Justin Whitmore, a 41-year-old Rock Springs resident, told the Wyoming Truth that it costs $160 to fill his 28-gallon Ford F-150 truck, up from $75.
“It’s ridiculous,” Whitmore said, while standing outside of a Kum & Go gas station in Rock Springs. “It doesn’t need to be this way. It was this way, way before the Ukraine war…They [gas prices] were already going up way before the Ukraine war even fired off. They were already going up, and with the energy policies, it’s a no brainer. You can’t limit supply like that.”
Between Whitmore and his wife, the two spend more than $500 a week to fill both their cars. In addition to nixing camping, the couple has ditched their satellite TV and streaming services to reduce monthly household expenses.
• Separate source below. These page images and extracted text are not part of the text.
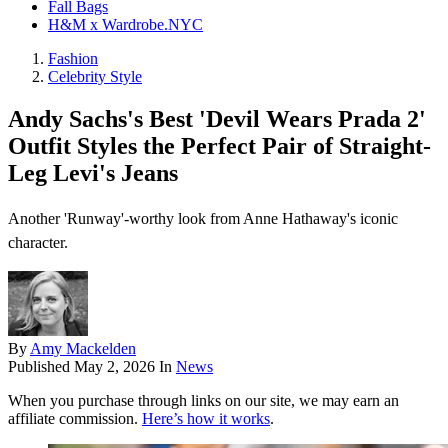
Fall Bags
H&M x Wardrobe.NYC
Fashion
Celebrity Style
Andy Sachs's Best 'Devil Wears Prada 2'
Outfit Styles the Perfect Pair of Straight-
Leg Levi's Jeans
Another 'Runway'-worthy look from Anne Hathaway's iconic
character.
By
Amy Mackelden
Published
May 2, 2026
In
News
When you purchase through links on our site, we may earn an
affiliate commission.
Here’s how it works
.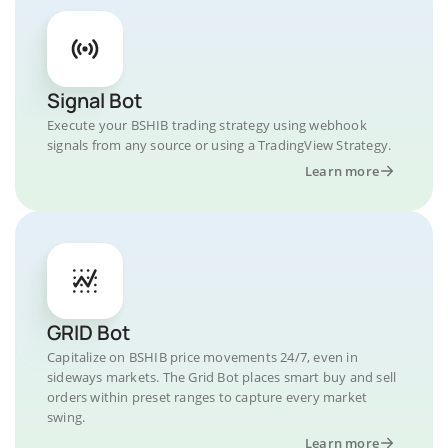
Signal Bot
Execute your BSHIB trading strategy using webhook
signals from any source or using a TradingView Strategy.
Learn more
GRID Bot
Capitalize on BSHIB price movements 24/7, even in
sideways markets. The Grid Bot places smart buy and sell
orders within preset ranges to capture every market
swing.
Learn more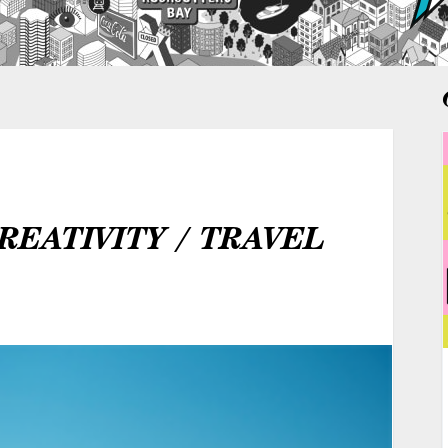
REATIVITY / TRAVEL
For months, President Joe Biden has blamed the war in Ukraine and oil companies for the rising costs of gas. Last week, Biden sent a letter to major oil refiners in which he pointed out that oil company profit margins had reached record highs. His administration is looking into ways to combat the higher fuel prices, including sending Americans gas rebate cards, according to media reports.
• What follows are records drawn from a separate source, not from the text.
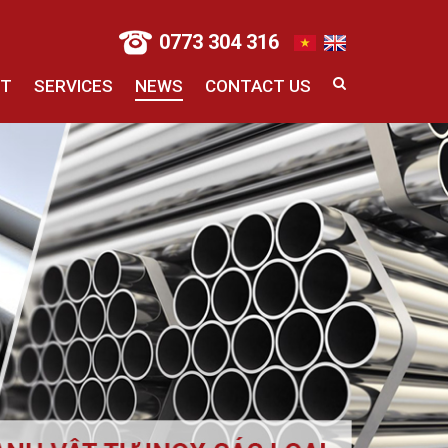
0773 304 316
CT
SERVICES
NEWS
CONTACT US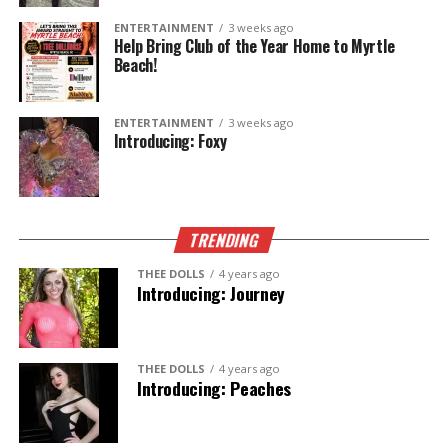
to welcome you with a smile.
ENTERTAINMENT
3 weeks ago
Help Bring Club of the Year Home to Myrtle
Beach!
Artist.
Cat Mom x6.
One unforgettable experience.
ENTERTAINMENT
3 weeks ago
Introducing: Foxy
Come meet
Lucy
—only at
Thee Dollhouse
.
TRENDING
THEE DOLLS
4 years ago
Introducing: Journey
THEE DOLLS
4 years ago
Introducing: Peaches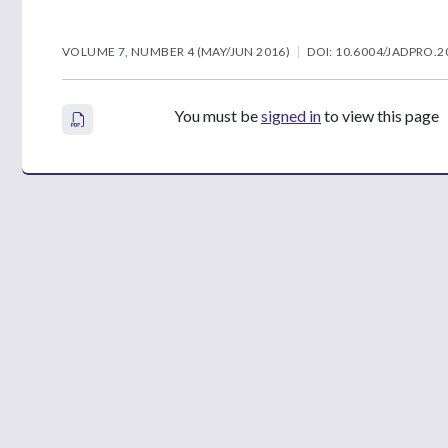
VOLUME 7, NUMBER 4 (MAY/JUN 2016)
DOI: 10.6004/JADPRO.2
You must be
signed in
to view this page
As of Monday, the national average gas price in the U.S. was $4.97 per gallon, GasBuddy data, compiled from about 11 million price reports from more than 150,000 gas stations, shows. The national average is up $1.92 per gallon from a year ago and 37.3 cents from a month ago, GasBuddy reported.
But, for the first time in nine weeks, the nation’s average gas price declined slightly, dropping 4.2 cents from a week ago, said a GasBuddy analysis Monday. However, the national average price of diesel increased 2.6 cents in the last week and stood at $5.80 per gallon as of Monday, GasBuddy found.
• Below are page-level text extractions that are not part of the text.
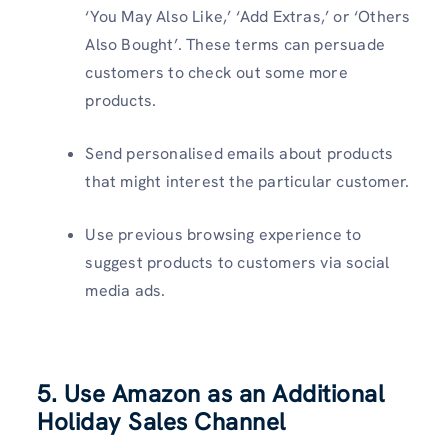
‘You May Also Like,’ ‘Add Extras,’ or ‘Others
Also Bought’. These terms can persuade
customers to check out some more
products.
Send personalised emails about products
that might interest the particular customer.
Use previous browsing experience to
suggest products to customers via social
media ads.
5. Use Amazon as an Additional
Holiday Sales Channel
“Oil markets are highly volatile right now, and it is difficult to predict where gas prices will head throughout the rest of the summer,” Nicole Petersen, spokesperson for GasBuddy, told the Wyoming Truth. “If current conditions hold, we predict gas prices nationally could drop another 15-30¢/gal by the Fourth of July weekend. However, prices could begin to increase again if there are any unexpected shutdowns, such as from a major hurricane.”
Petersen noted that the Russian war on Ukraine has had an impact on gas prices from the start and continues today.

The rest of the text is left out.